Kompleksitas dari profesi guru inilah yang menjadikan kesehatan mental mereka sesuatu yang patut diberikan perhatian. Tidak jarang para guru selepas jam mengajar dan kembali pada kehidupannya di rumah, merasa separuh jiwanya seolah berhamburan jatuh dan hanya tersisa untuk tetap mempertahankan kewarasan dalam lingkup sosial yang lain. Karena patut dipahami, seseorang yang sudah menaruh pikiran, emosional dan identitas dirinya dalam sebuah pekerjaan dapat mengalami tekanan psikologis yang cukup berat ketika pekerjaan tersebut tidak berjalan sesuai ekspektasinya. Dan fatalnya, hal ini berdampak tidak hanya bagi guru tersebut, melainkan ke seluruh lingkup sosialnya. Termasuk kepada peserta didik yang akan bertemu pandang dengan sang guru.

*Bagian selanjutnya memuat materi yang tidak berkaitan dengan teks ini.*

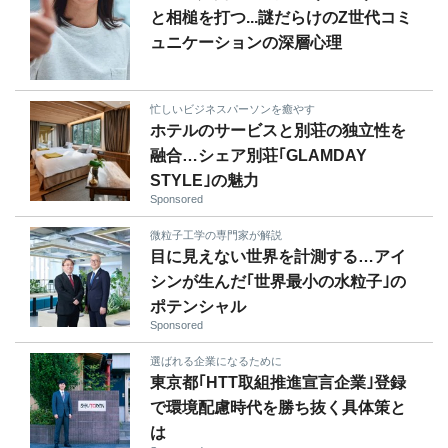
と相槌を打つ...謎だらけのZ世代コミ
ュニケーションの深層心理
忙しいビジネスパーソンを癒やす
ホテルのサービスと別荘の独立性を
融合…シェア別荘｢GLAMDAY
STYLE｣の魅力
Sponsored
微粒子工学の専門家が解説
目に見えない世界を計測する…アイ
シンが生んだ｢世界最小の水粒子｣の
ポテンシャル
Sponsored
選ばれる企業になるために
東京都｢HTT取組推進宣言企業｣登録
で環境配慮時代を勝ち抜く具体策と
は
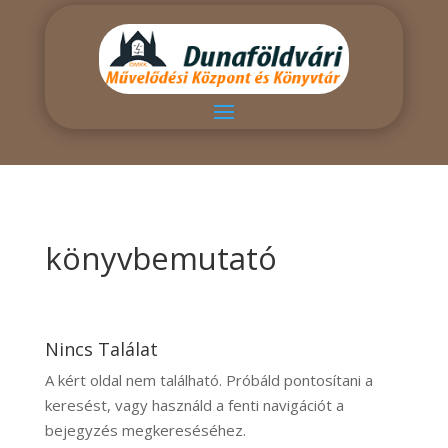
könyvbemutató
Nincs Találat
A kért oldal nem található. Próbáld pontosítani a
keresést, vagy használd a fenti navigációt a
bejegyzés megkereséséhez.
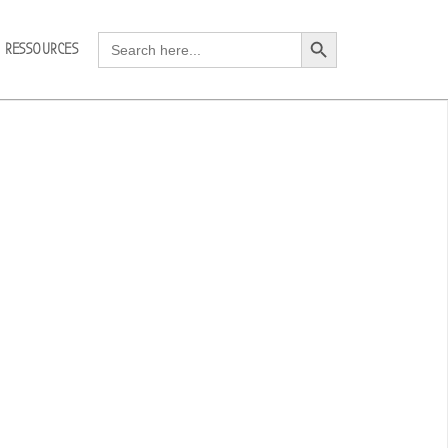
Search Button
Search
RESSOURCES
for:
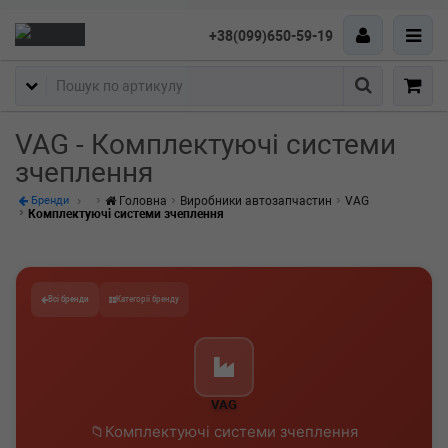
+38(099)650-59-19
Пошук
VAG - Комплектуючі системи
зчеплення
Головна
Виробники автозапчастин
VAG
Бренди
Комплектуючі системи зчеплення
Всі бренди
Категорії бренду
VAG
Комплектуючі системи зчеплення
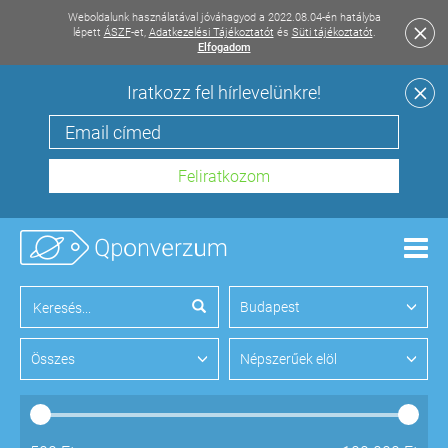
Weboldalunk használatával jóváhagyod a 2022.08.04-én hatályba
lépett
ÁSZF
-et,
Adatkezelési Tájékoztatót
és
Süti tájékoztatót
.
Elfogadom
Iratkozz fel hírlevelünkre!
Men
Budapest
Összes
Népszerűek elöl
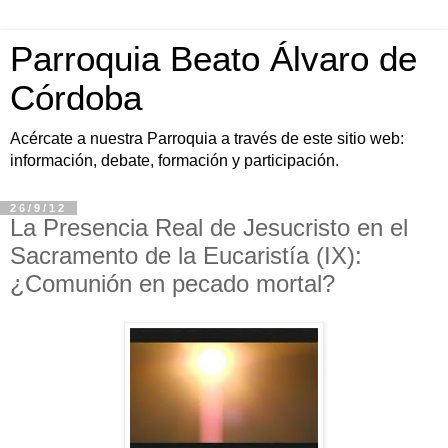
Parroquia Beato Álvaro de
Córdoba
Acércate a nuestra Parroquia a través de este sitio web:
información, debate, formación y participación.
26/9/12
La Presencia Real de Jesucristo en el
Sacramento de la Eucaristía (IX):
¿Comunión en pecado mortal?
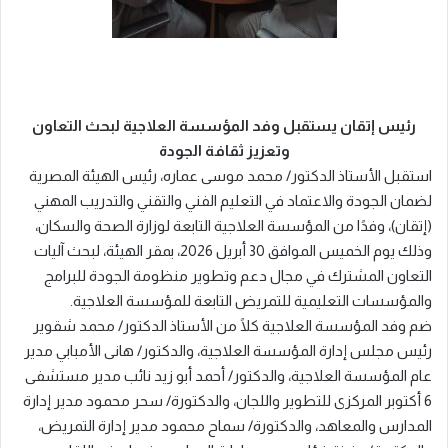
رئيس إتقان يستقبل وفد المؤسسة العلاجية لبحث التعاون
وتعزيز ثقافة الجودة
استقبل الأستاذ الدكتور/ محمد موسى عماره، رئيس الهيئة المصرية
لضمان الجودة والاعتماد في التعليم الفني والتقني والتدريب المهني
(إتقان)، وفدًا من المؤسسة العلاجية التابعة لوزارة الصحة والسكان،
وذلك يوم الخميس الموافق 30 أبريل 2026، بمقر الهيئة، لبحث آليات
التعاون المشترك في مجال دعم وتطوير منظومة الجودة للبرامج
والمؤسسات التعليمية للتمريض التابعة للمؤسسة العلاجية.
ضم وفد المؤسسة العلاجية كلًا من الأستاذ الدكتور/ محمد شقوير
رئيس مجلس إدارة المؤسسة العلاجية، والدكتور/ هانى الأمبابي مدير
عام المؤسسة العلاجية، والدكتور/ أحمد أبو زيد نائب مدير مستشفى
6 أكتوبر المركزى للتطوير واللجان، والدكتورة/ سحر محمود مدير إدارة
المدارس والمعاهد، والدكتورة/ سماح محمود مدير إدارة التمريض،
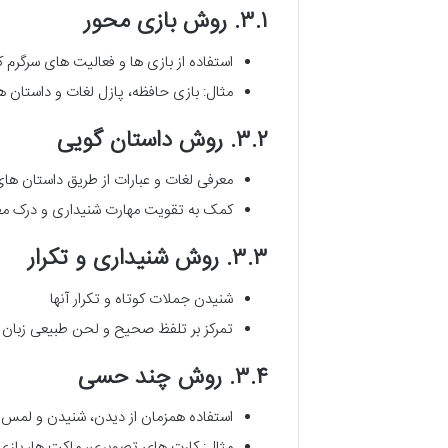
۳.۱. روش بازی محور
استفاده از بازی ها و فعالیت های سرگرم 
مثال: بازی حافظه، پازل لغات و داستان ه
۳.۲. روش داستان گویی
معرفی لغات و عبارات از طریق داستان ها
کمک به تقویت مهارت شنیداری و درک م
۳.۳. روش شنیداری و تکرار
شنیدن جملات کوتاه و تکرار آنها
تمرکز بر تلفظ صحیح و لحن طبیعی زبان
۳.۴. روش چند حسی
استفاده همزمان از دیدن، شنیدن و لمس 
مثال: کارت های تصویری، ماکت ها، باز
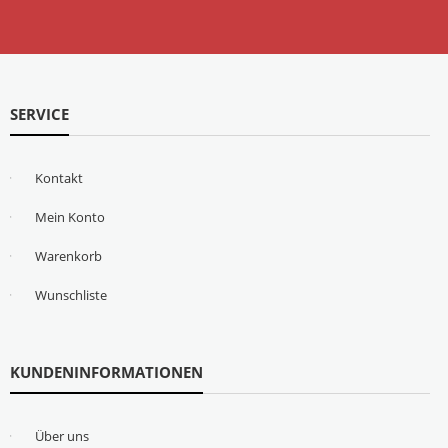
SERVICE
Kontakt
Mein Konto
Warenkorb
Wunschliste
KUNDENINFORMATIONEN
Über uns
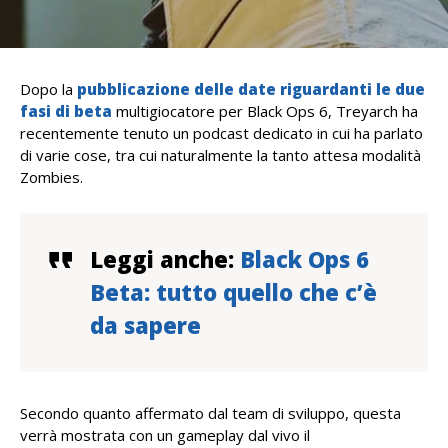
Dopo la
pubblicazione delle date riguardanti le due
fasi di beta
multigiocatore per Black Ops 6, Treyarch ha
recentemente tenuto un podcast dedicato in cui ha parlato
di varie cose, tra cui naturalmente la tanto attesa modalità
Zombies.
Leggi anche:
Black Ops 6
Beta: tutto quello che c’è
da sapere
Secondo quanto affermato dal team di sviluppo, questa
verrà mostrata con un gameplay dal vivo il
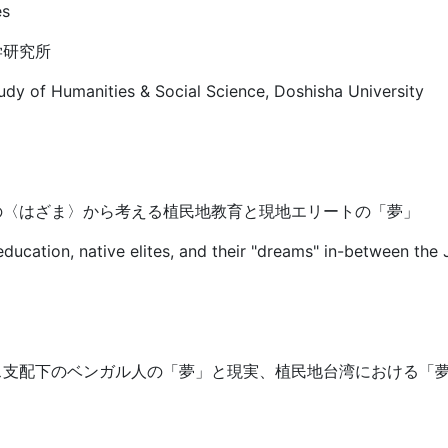
es
学研究所
Study of Humanities & Social Science, Doshisha University
の〈はざま〉から考える植民地教育と現地エリートの「夢」
 education, native elites, and their "dreams" in-between the
ス支配下のベンガル人の「夢」と現実、植民地台湾における「夢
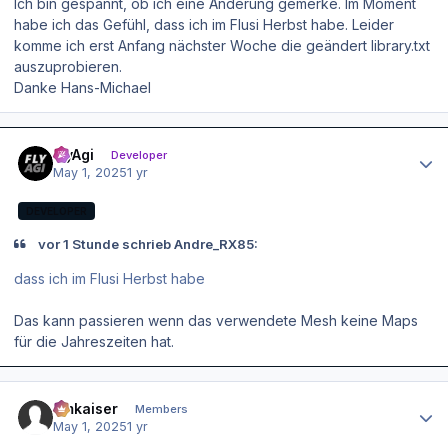
Ich bin gespannt, ob ich eine Änderung gemerke. Im Moment
habe ich das Gefühl, dass ich im Flusi Herbst habe. Leider
komme ich erst Anfang nächster Woche die geändert library.txt
auszuprobieren.
Danke Hans-Michael
Author stats
FlyAgi
Developer
May 1, 2025
1 yr
DEVELOPER
vor 1 Stunde schrieb Andre_RX85:
dass ich im Flusi Herbst habe
Das kann passieren wenn das verwendete Mesh keine Maps
für die Jahreszeiten hat.
Author stats
hmkaiser
Members
May 1, 2025
1 yr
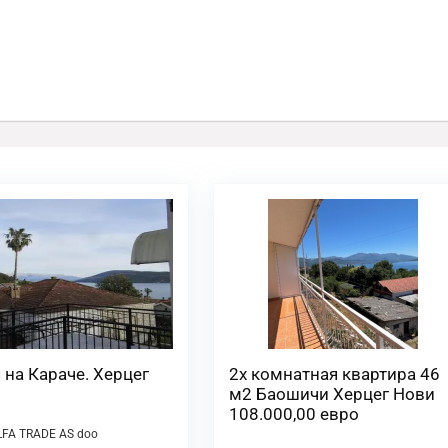
 на Караче. Херцег
2х комнатная квартира 46
м2 Баошичи Херцег Нови
108.000,00 евро
LFA TRADE AS doo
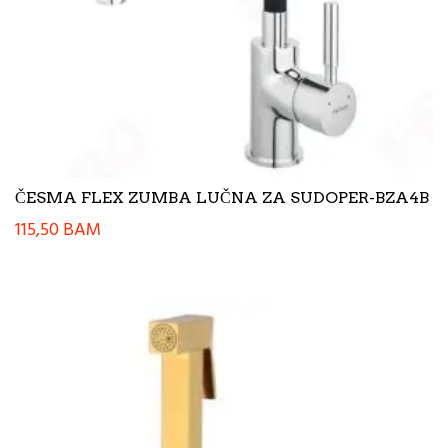
ČESMA FLEX ZUMBA LUČNA ZA SUDOPER-BZA4B
115,50
BAM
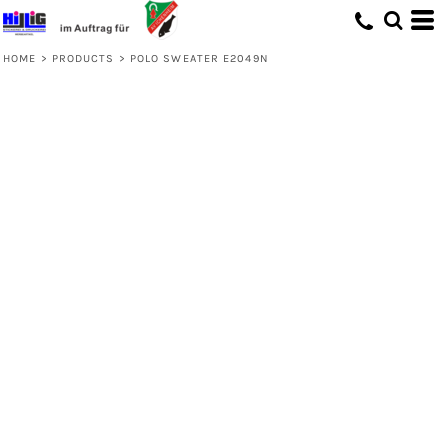
HOME
>
PRODUCTS
>
POLO SWEATER E2049N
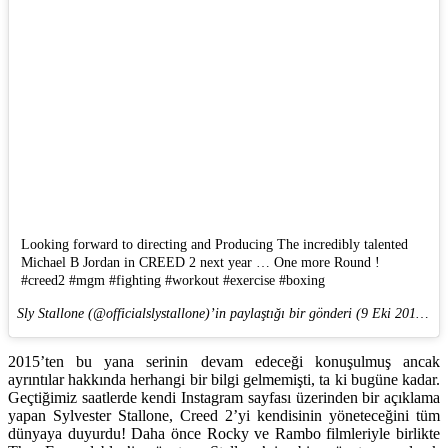
Looking forward to directing and Producing The incredibly talented
Michael B Jordan in CREED 2 next year … One more Round !
#creed2 #mgm #fighting #workout #exercise #boxing
Sly Stallone (@officialslystallone)’in paylaştığı bir gönderi (
9 Eki 2017, 17:59 PDT
2015’ten bu yana serinin devam edeceği konuşulmuş ancak
ayrıntılar hakkında herhangi bir bilgi gelmemişti, ta ki bugüne kadar.
Geçtiğimiz saatlerde kendi Instagram sayfası üzerinden bir açıklama
yapan Sylvester Stallone, Creed 2’yi kendisinin yöneteceğini tüm
dünyaya duyurdu! Daha önce Rocky ve Rambo filmleriyle birlikte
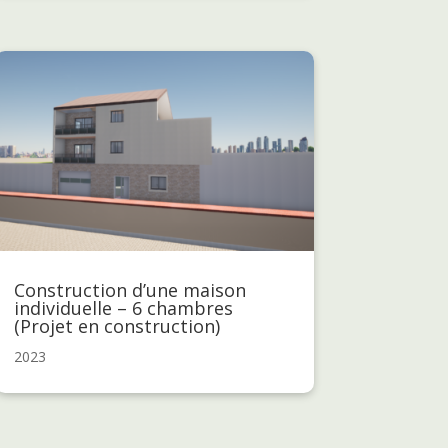
Construction d’une maison
individuelle – 6 chambres
(Projet en construction)
2023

Bayangkan bagaimana ketika guru mengalami kondisi mental yang buruk, tetapi harus masuk ke dalam kelas. Menjalankan proses pembelajaran dan menyapa peserta didik-tanpa tahu menahu kondisi sang guru. Dan ternyata, kondisi kelas tidak sedang kondusif. Seluruh metode pembelajaran yang dirancang tidak berjalan sesuai rencana, peserta didik amburadul, yang sudah pasti hal ini seperti menyiram bensin ke dalam api. Guru dengan kondisi mental yang sebelum masuk kelas sudah buruk, maka akan meledak. Dan, hal ini bisa berakibat sangat fatal nantinya.
Dalam kasus seperti ini, tentu guru memerlukan strategi dalam mengelola kesehatan mental mereka. Ibarat sebuah karet, yang memiliki ambang batas elastisitas, maka guru harus mengetahui ambang batas kenormalan dalam pikirannya. Menjaga jarak dari kecemasan berlebihan, perasaan negatif yang berakhir merugikan dan kelelahan fisik yang berakibat kelelahan mental. Guru harus mengerti bahwa profesi mereka sebagai guru, yaitu mengenalkan dunia pada peserta didik, mendampingi mereka menemukan jati diri mereka, bukan memaksakan cita-cita profesi tertentu pada siswa. Maka, jika kondisi peserta didik tidak berkesesuaian dengan ekspektasi sang guru, maka guru tidak harus merasa gagal.
Guru juga harus menyadari bahwa profesi mereka adalah panggilan jiwa. Dan mereka yang memilih profesi ini berarti sudah berkomitmen untuk memberikan 1000% dari 100% yang mereka miliki. Fokus pada tujuan awal saat menjadikan profesi guru sebagai identitas, sehingga ketika mulai bosan dengan rutinitas yang melelahkan, kita akan mengingat bagaimana ini berawal.